GED108: Art Appreciation
Insight Paper on the Article
“Why Arts Should Matter” by Dr. Jose Dalisay, Jr.
Instructor: Louie G. Giray
Written by John Reign V. David
Class of GED108 – B1
Bachelor of Science in Mechanical Engineering 1st Year
S.Y. 2024 – 2025
3rd Trimester
The Price of Color Over Concrete
If the human mind were a house, science and logic would build its walls, but
the arts would decide where the windows face. Reading Dr. Dalisay’s article made
me realize that for so long, we have been building homes with no light. We often
assume the arts are decorations, extra, unnecessary, maybe even impractical. But Dr.

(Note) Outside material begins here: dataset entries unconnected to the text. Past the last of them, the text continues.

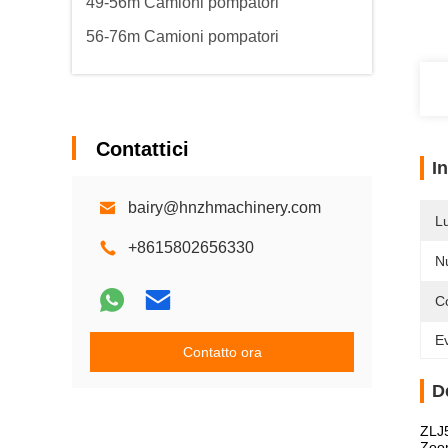
49-56m Camioni pompatori
56-76m Camioni pompatori
Contattici
I
bairy@hnzhmachinery.com
L
+8615802656330
N
C
Ev
Contatto ora
D
ZLJ
Zoom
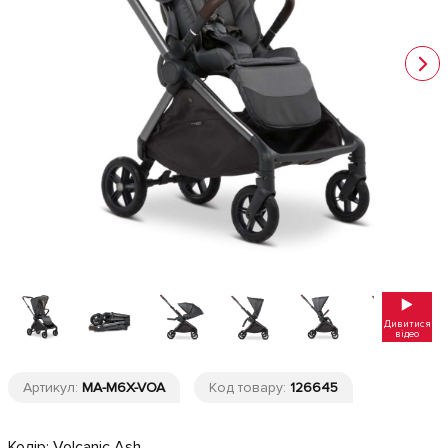
Дивитися
відео
Артикул:
MA-M6X-VOA
Код товару:
126645
Колір:
Volcanic Ash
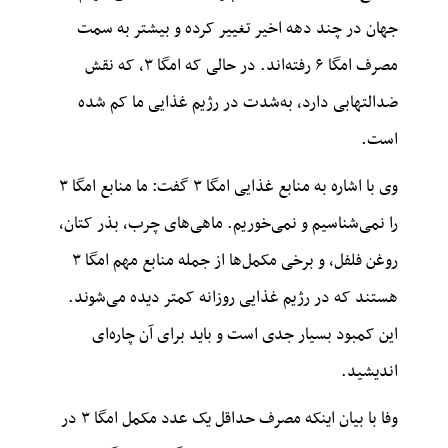
جهان در چند دهه اخیر تغییر کرده و بیشتر به سمت
مصرف امگا ۶ رفته‌اند. در حالی که امگا ۳، که نقش
ضدالتهابی دارد، به‌شدت در رژیم غذایی ما کم شده
است.
وی با اشاره به منابع غذایی امگا ۳ گفت: ما منابع امگا ۳
را نمی‌شناسیم و نمی‌خوریم. ماهی‌های چرب، بذر کتان،
روغن فلفل، و برخی مکمل‌ها از جمله منابع مهم امگا ۳
هستند که در رژیم غذایی روزانه کمتر دیده می‌شوند.
این کمبود بسیار جدی است و باید برای آن چاره‌ای
اندیشید.
وفا با بیان اینکه مصرف حداقل یک عدد مکمل امگا ۳ در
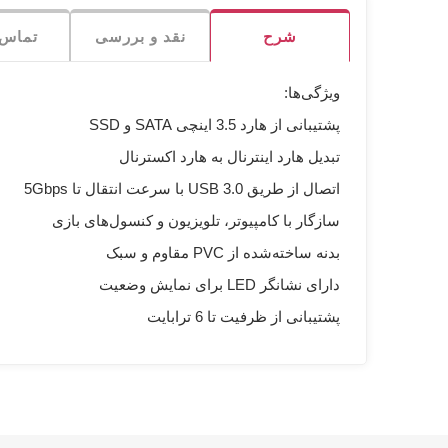
شرح
نقد و بررسی
تماس ب
ویژگی‌ها:
پشتیبانی از هارد 3.5 اینچی SATA و SSD
تبدیل هارد اینترنال به هارد اکسترنال
اتصال از طریق USB 3.0 با سرعت انتقال تا 5Gbps
سازگار با کامپیوتر، تلویزیون و کنسول‌های بازی
بدنه ساخته‌شده از PVC مقاوم و سبک
دارای نشانگر LED برای نمایش وضعیت
پشتیبانی از ظرفیت تا 6 ترابایت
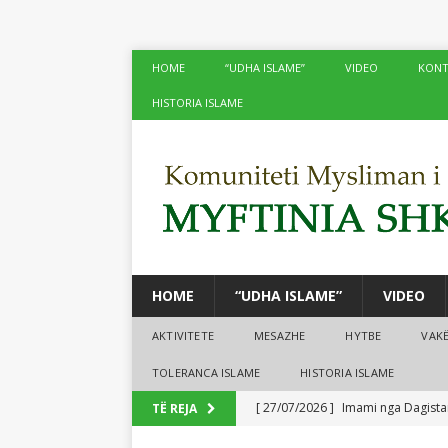
HOME
“UDHA ISLAME”
VIDEO
KONT
HISTORIA ISLAME
HOME
“UDHA ISLAME”
VIDEO
AKTIVITETE
MESAZHE
HYTBE
VAK
TOLERANCA ISLAME
HISTORIA ISLAME
[ 27/07/2026 ]
Imami nga Dagistan
TË REJA
[ 24/07/2026 ]
Në xhamitë e Shko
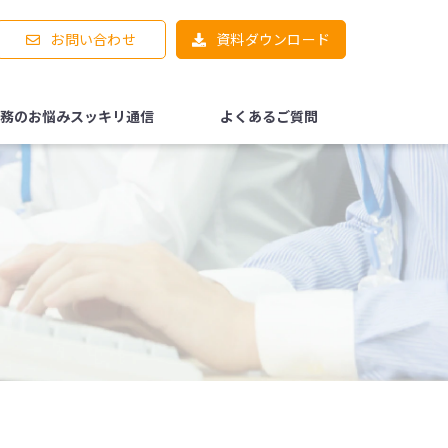
お問い合わせ
資料ダウンロード
務のお悩みスッキリ通信
よくあるご質問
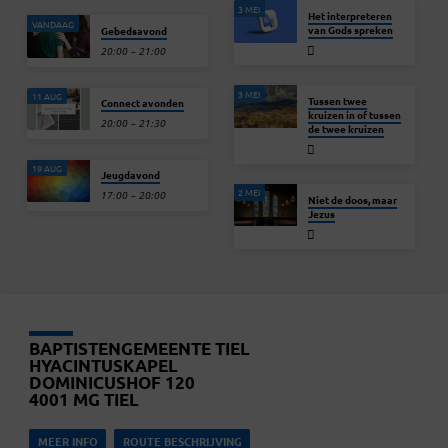
3 MEI
Het interpreteren
VANDAAG
van Gods spreken
Gebedsavond
20:00 – 21:00
3 MEI
11 AUG
Tussen twee
Connect avonden
kruizen in of tussen
20:00 – 21:30
de twee kruizen
19 AUG
Jeugdavond
2 MEI
17:00 – 20:00
Niet de doos, maar
Jezus
BAPTISTENGEMEENTE TIEL
HYACINTUSKAPEL
DOMINICUSHOF 120
4001 MG TIEL
MEER INFO
ROUTE BESCHRIJVING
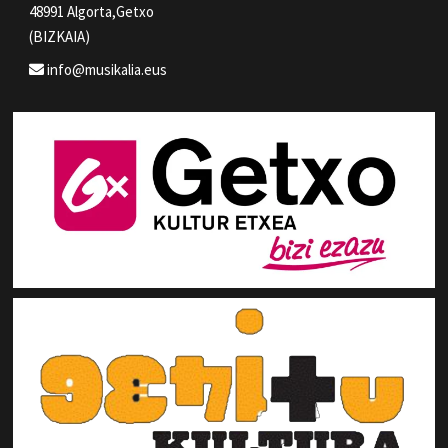
48991 Algorta,Getxo
(BIZKAIA)
info@musikalia.eus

Dalisay's insights challenge that thinking. The arts are not accessories; they are
architects of perspective. His article doesn’t just defend the arts, it puts them back
where they belong, at the center of how a society understands, governs, and even
feeds itself.
Before reading the article, I already believed that the arts were emotionally
important, good for the heart, good for expression, good for the soul. But I didn’t
fully realize that the arts are also “good for the body”, as Dr. Dalisay puts it, good
for the economy, for nation-building, and for making sense of who we are as a
people. His example of how creative industries contributed billions to the Philippine
economy made me rethink how we view artists. They're not just dreamers; they’re
contributors to progress, just like engineers and scientists. Maybe even more so,
because they give meaning to what we build and measure.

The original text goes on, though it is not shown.